Grace helps Aunt Rose to her feet and feels the delicate bird-like bones in her arm.
‘Oooh, I’m an old fogy, darling, aren’t I?’ Rose winces and clutches at her back. ‘I look in the mirror sometimes and I think, “Who
is
that old woman?” I never thought I’d be this old. Connie and I used to laugh at the thought of us as little old ladies and we’d pretend to hobble around on our walking sticks, and now look, I actually have one and it’s not just for show, I need it!’
Grace just smiles. ‘I’ll see you at Grandma Enigma’s tent. Just a cup of tea?’
‘Yes, and maybe a piece of angel cake. It won’t be as good as Connie’s but at least they’re following her recipe.’
Rose walks off through the crowd. From behind, in her long, black coat, with her hair hidden by her hat, she doesn’t really look that old at all. She might need the walking stick but she hasn’t lost the gliding ballerina walk that Grace remembers from her youth.
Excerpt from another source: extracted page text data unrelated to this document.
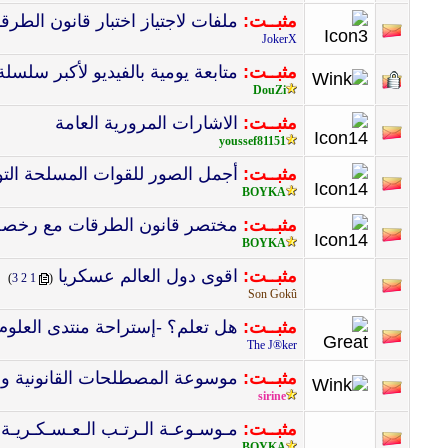
مثبــت:
ملفات لاجتياز اختبار قانون الطرق
JokerX
مثبــت:
متابعة يومية بالفيديو لأكبر سلسلة ثقافية "?  Fait
DouZi
مثبــت:
الاشارات المرورية العامة
youssef81151
مثبــت:
أجمل الصور للقوات المسلحة التو
BOYKA
مثبــت:
مختصر قانون الطرقات مع رخصة
BOYKA
مثبــت:
اقوى دول العالم عسكريا
‏
)
3
2
1
(
Son Gokû
مثبــت:
هل تعلم؟ -إستراحة منتدى العلوم و
The J®ker
مثبــت:
موسوعة المصطلحات القانونية و ا
sirine
مثبــت:
مـوسـوعـة الـرتـب الـعـسـكـريـة 
BOYKA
Grace pulls the note Margie left for her from her jeans pocket.
Darling, I’ve double-checked re the Anniversary menu and just wanted to remind you that you’re fine to eat everything on the menu EXCEPT for the SATAY STICKS (well that’s a pretty obvious one!!), those tiny parmesan biscuits (lethal sesame seeds!) and the SAMOSAS (walnuts, if you can believe it!). Have fun, I hope Grandma Enigma manages the baby OK while you’re doing the face-painting. Don’t tire yourself out! Love from your Aunt Margie xx
PS. I know this is so annoying of me but I can’t help it. I just wanted to suggest that perhaps Jake could wear that little red hat I gave you–it will keep his little ears lovely and warm. I know! I’m sorry! Deborah nearly snapped my head off when I suggested Lily wear her one–so SNAP MY HEAD OFF if you like! (But I know you won’t!) Can’t wait to tell you all about my Weight Watchers ‘party’ which I’ve been so secretive about–it will give you all a good laugh, that’s for sure.
She doesn’t want Margie to blame herself, but she won’t, surely she won’t, and everybody will say to her, ‘Oh Margie, she had the note from you right there in her pocket. It was perfectly clear! She must have been distracted and forgot. It was just a tragic accident.’ But will Callum say, ‘Yes, but she never forgets’? It’s true that Grace never eats a piece of food cooked by anyone else without double-checking, without saying, ‘I’m sorry, but could you please double-check with the chef.’ Sometimes even after everybody has confirmed she’s safe she will put a morsel to her nose between pinched fingers and sniff like a suspicious dog and feel a tingle of danger at the back of her throat, a vision of a quick stir with a spoon covered in quivering golden drops of deadly sesame oil, and she’ll drop it back onto her plate and say, ‘Mmmm, I don’t trust it,’ and Callum will have to be restrained from marching into the kitchen to grab the chef by the throat and demand explanations. ‘My wife’s life is depending on you,’ he sometimes says to waitresses, so melodramatic and sweet. And he gets so mad when Grace forgets to take her EpiPen out with her, and if they’re going out to dinner he makes her pull it out of her handbag and show it to him before they leave the house. But nobody will be surprised that she didn’t bring it to the Anniversary Night. And Callum will be upset at first, but it will just be the shock really, and he’ll know deep in his heart that he and the baby are going to be better off with Sophie.